Supplied records section start

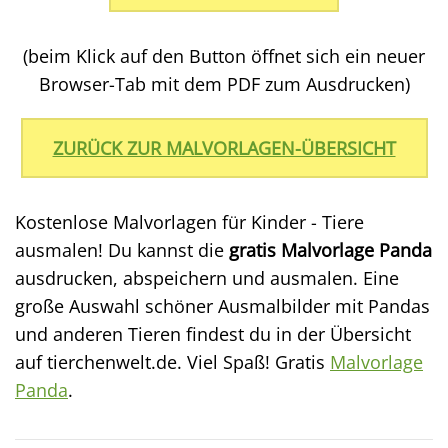
(beim Klick auf den Button öffnet sich ein neuer
Browser-Tab mit dem PDF zum Ausdrucken)
ZURÜCK ZUR MALVORLAGEN-ÜBERSICHT
Kostenlose Malvorlagen für Kinder - Tiere
ausmalen! Du kannst die
gratis Malvorlage Panda
ausdrucken, abspeichern und ausmalen. Eine
große Auswahl schöner Ausmalbilder mit Pandas
und anderen Tieren findest du in der Übersicht
auf tierchenwelt.de. Viel Spaß! Gratis
Malvorlage
Panda
.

Supplied records section end

What to do
What you return should be the full listing, unchanged, minus the pictures.

Answer section
(beim Klick auf den Button öffnet sich ein neuer
Browser-Tab mit dem PDF zum Ausdrucken)
ZURÜCK ZUR MALVORLAGEN-ÜBERSICHT
Kostenlose Malvorlagen für Kinder - Tiere
ausmalen! Du kannst die
gratis Malvorlage Panda
ausdrucken, abspeichern und ausmalen. Eine
große Auswahl schöner Ausmalbilder mit Pandas
und anderen Tieren findest du in der Übersicht
auf tierchenwelt.de. Viel Spaß! Gratis
Malvorlage
Panda
.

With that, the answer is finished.